10 de Junio del 2013 | etiquetas: Este Cine es Nuestro, Carles Guardiola
TwittearPara abordar el romance de la versión de Cumbres Borrascosas de Brontë realizada por William Wyler en 1939, fijémonos primero en otro film amatorio que años más tarde René Clair nos brindó para que le diéramos vueltas a las cosas del querer en la gran pantalla: El silencio es oro.
Aquí Clair escribe una historia de amor alrededor de un estudio cinematográfico parisiense de principios de siglo veinte. A través de los decorados del mismo estudio, que sirven de fondo para grabar evadidas aventuras; o, ya fuera de estudio, de los consejos sobre frases oportunas que ensalzan el cortejo que comparten los protagonistas, o del violinista que entrega sus notas a las terrazas llenas de posibles tortolitos, se nos concede asistir a un idilio en que se ha señalado y desguazado los elementos característicos.

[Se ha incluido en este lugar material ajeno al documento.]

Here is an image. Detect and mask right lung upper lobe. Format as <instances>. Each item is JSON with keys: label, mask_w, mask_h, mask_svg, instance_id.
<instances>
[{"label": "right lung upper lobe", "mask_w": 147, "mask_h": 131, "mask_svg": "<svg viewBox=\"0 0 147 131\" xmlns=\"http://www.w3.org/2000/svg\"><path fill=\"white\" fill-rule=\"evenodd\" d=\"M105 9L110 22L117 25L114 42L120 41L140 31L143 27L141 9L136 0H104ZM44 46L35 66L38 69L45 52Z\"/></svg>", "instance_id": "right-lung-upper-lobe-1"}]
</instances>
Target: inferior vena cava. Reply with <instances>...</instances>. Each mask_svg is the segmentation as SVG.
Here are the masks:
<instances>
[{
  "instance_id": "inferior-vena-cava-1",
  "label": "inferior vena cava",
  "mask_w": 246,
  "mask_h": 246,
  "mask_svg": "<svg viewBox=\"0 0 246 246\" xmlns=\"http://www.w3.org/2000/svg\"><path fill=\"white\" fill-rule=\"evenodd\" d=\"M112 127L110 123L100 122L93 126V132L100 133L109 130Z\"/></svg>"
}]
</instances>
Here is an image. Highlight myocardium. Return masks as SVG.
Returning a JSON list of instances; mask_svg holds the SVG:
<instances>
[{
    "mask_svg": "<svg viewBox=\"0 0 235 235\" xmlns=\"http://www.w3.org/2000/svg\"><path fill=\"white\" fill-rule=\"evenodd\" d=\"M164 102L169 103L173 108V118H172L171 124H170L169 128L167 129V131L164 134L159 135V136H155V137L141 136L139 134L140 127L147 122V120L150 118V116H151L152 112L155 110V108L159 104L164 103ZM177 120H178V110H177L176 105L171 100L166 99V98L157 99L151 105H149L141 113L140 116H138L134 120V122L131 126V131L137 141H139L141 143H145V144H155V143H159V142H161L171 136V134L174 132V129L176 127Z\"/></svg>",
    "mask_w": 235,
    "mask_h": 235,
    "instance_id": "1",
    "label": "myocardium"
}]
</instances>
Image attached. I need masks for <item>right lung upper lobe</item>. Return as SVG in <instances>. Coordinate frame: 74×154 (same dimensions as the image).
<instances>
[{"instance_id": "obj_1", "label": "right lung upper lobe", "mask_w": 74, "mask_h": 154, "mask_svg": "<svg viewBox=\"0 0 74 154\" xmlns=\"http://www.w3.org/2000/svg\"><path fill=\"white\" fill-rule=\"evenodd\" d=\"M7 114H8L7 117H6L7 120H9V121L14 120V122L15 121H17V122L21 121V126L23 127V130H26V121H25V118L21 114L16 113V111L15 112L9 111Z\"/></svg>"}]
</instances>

Éstos no se incorporarán al hechizo del romance, sino que se llama la atención sobre ellos y acaso se les hace uso en algún momento. Con todo, la historia no dejará de hablar de un amor tan intenso, caprichoso, doloroso, lúcido como el que acontece entre el mozo de cuadra y la señorita en la finca Cumbres Borrascosas.
El artificio romántico que Clair había querido remarcar, Wyler lo mantiene compacto e invisible al servicio de un amor que sabe a desquicio y a fortuna, cuidando y no desvelando su corriente de palpitaciones, que queda apoyada en los elementos que El silencio es oro pondría sobre la mesa: el páramo flotante que rodea la finca como espacio del anhelo de amor puro de sus protagonistas; el texto de Brontë, plagado de verdaderas cuchillas de expresión (Cathy, al descubrir el desbordamiento de su pasión por Heathcliff, dice no poder pensar en otra cosa y declara que “Yo soy Heathcliff!”); o las cuerdas con que la banda sonora ensalza estos episodios – con travesura, bien podríamos decir que dichos violines son las primeros interesados en que los personajes interpretados por Merle Oberon y Laurence Olivier escapen hacia el páramo.

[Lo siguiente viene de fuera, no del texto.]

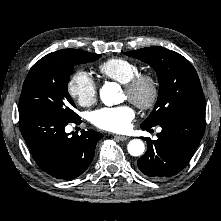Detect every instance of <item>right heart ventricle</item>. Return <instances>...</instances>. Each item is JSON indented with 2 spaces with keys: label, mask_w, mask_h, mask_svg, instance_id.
Returning <instances> with one entry per match:
<instances>
[{
  "label": "right heart ventricle",
  "mask_w": 221,
  "mask_h": 221,
  "mask_svg": "<svg viewBox=\"0 0 221 221\" xmlns=\"http://www.w3.org/2000/svg\"><path fill=\"white\" fill-rule=\"evenodd\" d=\"M98 70L104 77L121 84L127 83L140 73L138 64L125 58H110L99 64Z\"/></svg>",
  "instance_id": "1"
}]
</instances>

Así, la trama de atracción entre Cathy y Heathcliff, plagada de impedimento clasista y descontrol de huidas y retornos, se pondrá en escena en unos cuadros de aliento desatado, sin dejar de apretar el corazón en un puño, con acción arrebatada tanto en el rechazo como en la entrega. Y esta alimentación de un estado de ánimo tan crítico dará sus frutos imaginativos, permitirá la idea del fantasma por amor, por creencia en ese amor, rozando los vapores de Fritz Lang y, por ejemplo, su obra La imagen errante. Seres deseados y translúcidos que deambulan en un plano abierto de largo recorrido, rico en términos y distancias, planos profundos que tan bien William Wyler supo inaugurar y habilitar para dar fuerza a los personajes, casas, arboledas o sentimientos a que dan cabida.

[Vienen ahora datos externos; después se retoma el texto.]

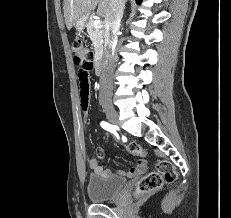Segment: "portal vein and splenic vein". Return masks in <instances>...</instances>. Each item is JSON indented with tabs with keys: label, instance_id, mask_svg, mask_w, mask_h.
Wrapping results in <instances>:
<instances>
[{
	"label": "portal vein and splenic vein",
	"instance_id": "18ae733b",
	"mask_svg": "<svg viewBox=\"0 0 231 218\" xmlns=\"http://www.w3.org/2000/svg\"><path fill=\"white\" fill-rule=\"evenodd\" d=\"M93 24H94V27H98V26L101 25V21L100 20H95Z\"/></svg>",
	"mask_w": 231,
	"mask_h": 218
}]
</instances>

Eso es, planos con gran profundidad de campo para que podamos presenciar la entrada de Heathcliff en la sala desde la estancia contigua del fondo, y, a medida que el renovado mozo avanza, ligado a esa acción de regreso cristalicen los temas implicados, que van creciendo a cada paso (pensemos en la palabra “cura”, o quizá “desespero” o “arrogancia”, aumentado y palpitando su sentido a cada paso del recorrido hasta el primer término en que Cathy se ubica). En otra joya de Wyler, El forastero, la profundidad de campo de los maizales y de las tierras colonizadas y por colonizar, permite que la celebración de la cosecha o los incendios de la misma puedan producirse con todo su esplendor, y que aquí se festeje mientras que allí a lo lejos, ya veamos las llamas.
Y en compañía de esos planos de amplio foco, por los que escapa un rival o regresa un conquistador, encontramos la cercanía de registro con que en algunas ocasiones los enamorados de Cumbres Borrascosas son enmarcados en sus momentos de mayor hechizo, cuando, el plano se cierra y se concentra en lo básico del romance: los amados y la cámara que les registra. Desfallecen de pena o alegría en un espacio pequeño, reducido, al borde de mirarnos directamente (aquí René Clair se reiría) y, como en otro romance denso, el de Leslie Howard y Bette Davis en Cautivo del deseo – en que el primero sí llega a mirarnos directamente – echarlo todo.